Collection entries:
########
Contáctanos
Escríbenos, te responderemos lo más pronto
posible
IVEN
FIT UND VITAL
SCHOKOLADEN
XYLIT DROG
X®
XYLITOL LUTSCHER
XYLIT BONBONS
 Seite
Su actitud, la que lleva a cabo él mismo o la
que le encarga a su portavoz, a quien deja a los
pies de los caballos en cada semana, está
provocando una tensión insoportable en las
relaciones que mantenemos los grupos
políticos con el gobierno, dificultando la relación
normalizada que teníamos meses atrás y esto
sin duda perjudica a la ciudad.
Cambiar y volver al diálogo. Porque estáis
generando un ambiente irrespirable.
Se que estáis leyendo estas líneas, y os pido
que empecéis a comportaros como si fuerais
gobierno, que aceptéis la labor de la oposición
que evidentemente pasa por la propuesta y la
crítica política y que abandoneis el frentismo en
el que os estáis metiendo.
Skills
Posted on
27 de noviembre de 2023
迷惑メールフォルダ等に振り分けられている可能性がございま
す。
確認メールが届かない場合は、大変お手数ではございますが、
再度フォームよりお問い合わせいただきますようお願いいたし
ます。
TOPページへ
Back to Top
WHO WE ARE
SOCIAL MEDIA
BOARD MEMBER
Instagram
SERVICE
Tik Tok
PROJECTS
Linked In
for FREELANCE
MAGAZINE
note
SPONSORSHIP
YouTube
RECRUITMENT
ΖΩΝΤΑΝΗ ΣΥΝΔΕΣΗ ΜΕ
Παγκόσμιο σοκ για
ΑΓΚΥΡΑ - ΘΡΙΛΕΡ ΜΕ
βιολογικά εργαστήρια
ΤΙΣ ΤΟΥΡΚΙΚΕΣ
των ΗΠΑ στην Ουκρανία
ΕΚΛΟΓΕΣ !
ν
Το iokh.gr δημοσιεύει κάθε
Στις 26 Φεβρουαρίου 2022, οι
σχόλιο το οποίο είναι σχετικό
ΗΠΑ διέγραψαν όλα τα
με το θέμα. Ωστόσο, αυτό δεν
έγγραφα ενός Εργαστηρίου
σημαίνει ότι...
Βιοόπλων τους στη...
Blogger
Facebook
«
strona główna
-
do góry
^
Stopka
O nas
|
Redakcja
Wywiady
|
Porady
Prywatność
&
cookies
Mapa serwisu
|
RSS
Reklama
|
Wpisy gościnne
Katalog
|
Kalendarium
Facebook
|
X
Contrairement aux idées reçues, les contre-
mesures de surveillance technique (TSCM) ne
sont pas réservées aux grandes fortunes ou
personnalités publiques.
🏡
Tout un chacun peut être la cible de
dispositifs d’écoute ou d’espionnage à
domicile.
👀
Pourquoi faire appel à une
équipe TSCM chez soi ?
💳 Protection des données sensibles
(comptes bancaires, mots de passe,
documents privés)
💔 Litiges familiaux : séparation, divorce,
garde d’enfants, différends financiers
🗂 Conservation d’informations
########
Task instructions: In the records above, how many lines hold the string "gobierno"? Give the number only.

Solution for this task: 2